Many assistive software tools have real problems with java enabled web sites and links that use Javascript just do not work. It is possible to add a <noscript> alternative but this is just making the whole thing even more complicated. If you are forced to use java for navigation (and you really shouldn’t) then make sure that there is also an HTML version of the link available somewhere else on the page. Otherwise some people will not be able to navigate around your site.

Guidelines relevant to this session

2.4.4 The purpose of each link can be determined from the link text alone.


Navigation Menu Bars

Most pages on your website have to serve two purposes; (1) Deliver actual content and (2) Present links to more content. Getting the balance right between these two tasks for any particular page requires careful thought. Content pages are primarily about imparting information or performing a task such as completing a form. On these content pages therefore, any navigation system becomes a hurdle that a visitor has to get over in order to obtain the content or perform the action.

Page structure

On most content pages you will want to offer your users two groups of links.

  1. For casual users, or those who have arrived at this page from a search engine, you will want to offer a top level (site-wide) navigation system so that they are encouraged to explore the site if this page is not exactly what they want.
  2. For people who are interested in the content of this page you want to offer links to similar, related, material once they have read the current content.

The usual practice is to provide a navigation bar across the top of the page to direct the user to the different main sections of the site. A further a sub-menu of links to pages relevant to the current section might be provided, usually down the left-hand side. We shall use this model for this lesson, but there is no golden rule about where you visually put your navigation bars on the screen – so long as they are consistent throughout the site. Remember that this positioning of elements should be done by CSS, always check that the underlying HTML sequence of navigation bars and content is efficient for assitive software and robots.

Skip links

It has become standard practice nowadays to start each page with a short series of site-wide links that include links to your home page, products/service, contact details, and your site map. This helps the casual visitor gain an overview of the site. However, to avoid frustrating visitors who are on their second or third page by constantly repeating this set of top-level links at the beginning of every page you can add a single link at the very beginning of a page that allows these users to skip the navigation bar and go straight to the content.

In practice this "skip links" option is very useful and should be used whenever you present a long list of navigation links.

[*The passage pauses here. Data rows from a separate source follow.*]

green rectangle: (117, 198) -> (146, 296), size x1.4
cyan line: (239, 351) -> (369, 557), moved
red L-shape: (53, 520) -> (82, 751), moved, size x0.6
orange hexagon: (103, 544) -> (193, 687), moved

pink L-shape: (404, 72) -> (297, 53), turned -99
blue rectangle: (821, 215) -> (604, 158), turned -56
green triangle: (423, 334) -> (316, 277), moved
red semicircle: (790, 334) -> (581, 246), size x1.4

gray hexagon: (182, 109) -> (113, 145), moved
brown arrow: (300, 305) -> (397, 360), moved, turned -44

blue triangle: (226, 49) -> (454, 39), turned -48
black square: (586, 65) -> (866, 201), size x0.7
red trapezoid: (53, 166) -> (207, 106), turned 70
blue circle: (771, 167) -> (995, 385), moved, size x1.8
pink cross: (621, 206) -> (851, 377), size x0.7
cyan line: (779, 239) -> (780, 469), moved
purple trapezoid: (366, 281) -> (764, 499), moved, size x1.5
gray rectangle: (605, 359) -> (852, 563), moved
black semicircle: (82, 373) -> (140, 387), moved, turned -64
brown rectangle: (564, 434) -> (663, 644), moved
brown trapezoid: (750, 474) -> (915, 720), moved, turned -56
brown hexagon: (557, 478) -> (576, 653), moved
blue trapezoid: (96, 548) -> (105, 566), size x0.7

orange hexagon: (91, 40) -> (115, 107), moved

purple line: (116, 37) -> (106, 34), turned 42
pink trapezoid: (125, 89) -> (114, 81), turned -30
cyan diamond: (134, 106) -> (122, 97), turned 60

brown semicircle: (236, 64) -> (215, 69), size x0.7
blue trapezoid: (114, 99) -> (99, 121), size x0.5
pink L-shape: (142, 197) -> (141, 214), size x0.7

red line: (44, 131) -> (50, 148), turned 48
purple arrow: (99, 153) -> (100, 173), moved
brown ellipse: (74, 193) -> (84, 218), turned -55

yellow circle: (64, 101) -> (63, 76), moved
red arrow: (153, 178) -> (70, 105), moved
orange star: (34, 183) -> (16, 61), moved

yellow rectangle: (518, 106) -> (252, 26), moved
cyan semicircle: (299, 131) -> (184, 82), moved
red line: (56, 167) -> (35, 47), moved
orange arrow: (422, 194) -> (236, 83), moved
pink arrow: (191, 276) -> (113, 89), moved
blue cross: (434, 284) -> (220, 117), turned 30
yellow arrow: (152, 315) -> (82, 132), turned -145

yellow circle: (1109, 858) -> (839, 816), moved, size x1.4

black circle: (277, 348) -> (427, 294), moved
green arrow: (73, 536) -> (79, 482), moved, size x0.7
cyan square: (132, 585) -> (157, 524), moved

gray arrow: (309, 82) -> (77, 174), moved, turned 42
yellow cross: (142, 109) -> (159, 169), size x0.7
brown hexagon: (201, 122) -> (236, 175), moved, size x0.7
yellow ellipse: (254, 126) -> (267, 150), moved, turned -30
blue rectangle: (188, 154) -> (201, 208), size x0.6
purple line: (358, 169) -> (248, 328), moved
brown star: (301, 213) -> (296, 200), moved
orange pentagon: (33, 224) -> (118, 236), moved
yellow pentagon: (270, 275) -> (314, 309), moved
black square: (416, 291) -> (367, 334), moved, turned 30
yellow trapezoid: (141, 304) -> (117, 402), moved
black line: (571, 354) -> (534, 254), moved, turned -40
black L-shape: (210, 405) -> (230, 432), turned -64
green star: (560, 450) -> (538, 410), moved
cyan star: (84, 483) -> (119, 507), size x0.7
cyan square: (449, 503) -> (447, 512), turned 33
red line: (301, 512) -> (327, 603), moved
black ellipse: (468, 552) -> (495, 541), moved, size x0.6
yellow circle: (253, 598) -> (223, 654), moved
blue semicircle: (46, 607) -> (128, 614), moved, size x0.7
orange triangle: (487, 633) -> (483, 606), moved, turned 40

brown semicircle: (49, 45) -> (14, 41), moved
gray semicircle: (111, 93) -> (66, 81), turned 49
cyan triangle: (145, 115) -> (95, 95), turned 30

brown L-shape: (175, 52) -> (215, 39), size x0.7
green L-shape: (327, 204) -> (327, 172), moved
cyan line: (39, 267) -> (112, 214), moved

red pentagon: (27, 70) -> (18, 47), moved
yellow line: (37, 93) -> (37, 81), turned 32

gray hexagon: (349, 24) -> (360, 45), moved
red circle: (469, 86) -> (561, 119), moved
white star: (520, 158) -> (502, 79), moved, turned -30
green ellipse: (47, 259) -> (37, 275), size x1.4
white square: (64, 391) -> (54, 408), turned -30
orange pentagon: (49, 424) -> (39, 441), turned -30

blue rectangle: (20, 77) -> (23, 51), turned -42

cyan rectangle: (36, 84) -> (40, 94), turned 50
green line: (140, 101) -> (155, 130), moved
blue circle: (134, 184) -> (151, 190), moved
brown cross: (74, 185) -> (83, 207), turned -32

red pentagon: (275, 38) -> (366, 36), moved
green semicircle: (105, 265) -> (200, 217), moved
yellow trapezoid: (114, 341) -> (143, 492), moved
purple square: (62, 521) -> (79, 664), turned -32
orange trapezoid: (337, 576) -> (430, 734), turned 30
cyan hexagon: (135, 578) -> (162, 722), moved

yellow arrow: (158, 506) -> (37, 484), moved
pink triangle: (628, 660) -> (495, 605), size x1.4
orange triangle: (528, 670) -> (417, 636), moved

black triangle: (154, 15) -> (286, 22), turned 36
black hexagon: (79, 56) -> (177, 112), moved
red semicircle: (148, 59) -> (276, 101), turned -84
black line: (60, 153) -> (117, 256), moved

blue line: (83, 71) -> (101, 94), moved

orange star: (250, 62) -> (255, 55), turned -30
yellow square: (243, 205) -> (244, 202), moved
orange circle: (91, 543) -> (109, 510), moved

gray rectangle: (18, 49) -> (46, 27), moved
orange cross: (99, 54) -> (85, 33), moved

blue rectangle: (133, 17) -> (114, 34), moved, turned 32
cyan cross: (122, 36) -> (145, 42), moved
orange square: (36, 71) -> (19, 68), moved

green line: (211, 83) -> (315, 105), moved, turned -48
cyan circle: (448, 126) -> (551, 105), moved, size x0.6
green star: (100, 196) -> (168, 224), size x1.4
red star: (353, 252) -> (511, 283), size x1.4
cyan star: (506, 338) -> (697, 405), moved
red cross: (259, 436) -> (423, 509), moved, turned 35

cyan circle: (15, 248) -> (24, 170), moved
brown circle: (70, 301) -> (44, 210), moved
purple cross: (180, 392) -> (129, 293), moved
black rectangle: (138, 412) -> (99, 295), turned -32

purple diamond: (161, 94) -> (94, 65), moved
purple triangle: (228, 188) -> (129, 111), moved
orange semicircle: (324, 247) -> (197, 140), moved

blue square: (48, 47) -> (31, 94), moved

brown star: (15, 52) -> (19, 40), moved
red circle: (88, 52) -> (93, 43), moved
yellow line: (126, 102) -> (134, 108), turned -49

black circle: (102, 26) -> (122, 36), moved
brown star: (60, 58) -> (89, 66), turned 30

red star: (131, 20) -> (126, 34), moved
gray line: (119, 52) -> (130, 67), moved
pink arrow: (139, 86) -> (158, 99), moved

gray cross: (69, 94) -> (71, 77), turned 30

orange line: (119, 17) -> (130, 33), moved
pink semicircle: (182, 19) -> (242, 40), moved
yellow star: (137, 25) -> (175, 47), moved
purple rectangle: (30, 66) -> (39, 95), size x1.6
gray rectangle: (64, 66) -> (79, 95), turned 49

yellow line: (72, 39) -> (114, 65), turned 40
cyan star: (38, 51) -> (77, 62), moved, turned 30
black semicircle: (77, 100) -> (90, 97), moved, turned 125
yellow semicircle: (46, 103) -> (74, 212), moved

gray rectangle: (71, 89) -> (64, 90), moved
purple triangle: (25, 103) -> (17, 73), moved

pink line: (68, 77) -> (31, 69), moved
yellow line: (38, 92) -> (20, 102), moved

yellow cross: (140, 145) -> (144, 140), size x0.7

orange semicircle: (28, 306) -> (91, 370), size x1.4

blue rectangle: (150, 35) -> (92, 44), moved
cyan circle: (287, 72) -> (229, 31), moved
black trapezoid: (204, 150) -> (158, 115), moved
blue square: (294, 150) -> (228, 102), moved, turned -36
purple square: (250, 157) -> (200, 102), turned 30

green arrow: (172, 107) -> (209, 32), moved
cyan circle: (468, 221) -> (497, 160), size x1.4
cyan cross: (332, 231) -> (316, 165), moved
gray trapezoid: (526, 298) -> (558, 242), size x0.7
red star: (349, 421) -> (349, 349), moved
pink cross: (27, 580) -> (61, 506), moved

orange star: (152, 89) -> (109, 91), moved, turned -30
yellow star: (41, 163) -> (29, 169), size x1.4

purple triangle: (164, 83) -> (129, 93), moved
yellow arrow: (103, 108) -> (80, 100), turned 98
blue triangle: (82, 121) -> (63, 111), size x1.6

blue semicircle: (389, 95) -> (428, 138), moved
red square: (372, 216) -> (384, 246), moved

Keyboard users can get confused and frustrated if they have to keep on pressing the tab key to get through a series of navigation links that they know they do not want to use at the moment.


We shall use the following structure to explain how we reduce the navigation hurdles on a standard content page.

  1. Skip to content (link)
  2. Skip to secondary navigation menu (link)
  3. Top level navigation bar
  4. Page content
  5. Secondary navigation bar
  6. Anything else (e.g. advertisements)
  7. Footer navigation bar

Note that we have added a third navigation bar at the very bottom of the page (footer) so that visitors do not have to scroll back to the top of the page if they want to use any site naviagtion links.

Navigation bars

All navigation bars are lists of links. In our example the main site navigation is a horizontal list whilst the sub-menu is a vertical list. It is important that these lists are coded as lists in HTML so that assitive technologies, such as screen readers, can identify them properly in order to present them to the user. Lists of links also display correctly in text-only browsers. Each list of links must start with a heading that explains the purpose of the list (again this helps assistive software). This heading can be hidden from visual users by the style sheet. Blind users will be able to hear the heading read out aloud before they hear the links, thus they are able to set the links in context.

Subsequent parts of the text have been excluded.